(Transcribed page contents):
⟨
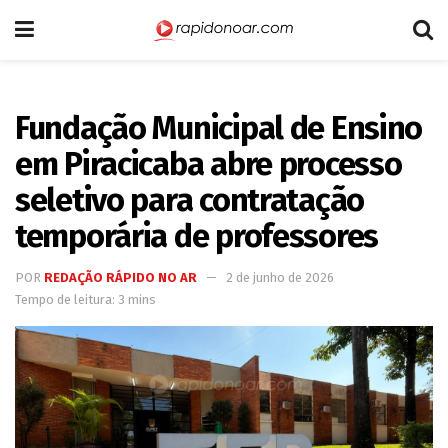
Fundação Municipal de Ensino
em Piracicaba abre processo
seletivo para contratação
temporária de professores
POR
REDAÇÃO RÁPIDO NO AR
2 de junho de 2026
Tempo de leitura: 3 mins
⟩
⟨
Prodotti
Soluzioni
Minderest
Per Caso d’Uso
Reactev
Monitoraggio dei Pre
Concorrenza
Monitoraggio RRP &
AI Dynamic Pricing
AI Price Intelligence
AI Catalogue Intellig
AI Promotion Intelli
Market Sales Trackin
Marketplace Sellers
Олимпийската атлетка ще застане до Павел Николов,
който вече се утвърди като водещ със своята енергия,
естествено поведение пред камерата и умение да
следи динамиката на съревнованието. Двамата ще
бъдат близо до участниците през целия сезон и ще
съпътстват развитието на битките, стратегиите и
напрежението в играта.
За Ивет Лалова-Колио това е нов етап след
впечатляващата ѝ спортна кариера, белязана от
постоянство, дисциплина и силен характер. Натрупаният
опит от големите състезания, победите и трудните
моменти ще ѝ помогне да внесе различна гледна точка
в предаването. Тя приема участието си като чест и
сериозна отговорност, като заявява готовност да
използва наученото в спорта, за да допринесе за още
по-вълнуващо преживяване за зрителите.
⟩
Tally the lines in the records above that contain the string "Monitoraggio" and report only the tally.

(OUTPUT OF THE EXERCISE):
2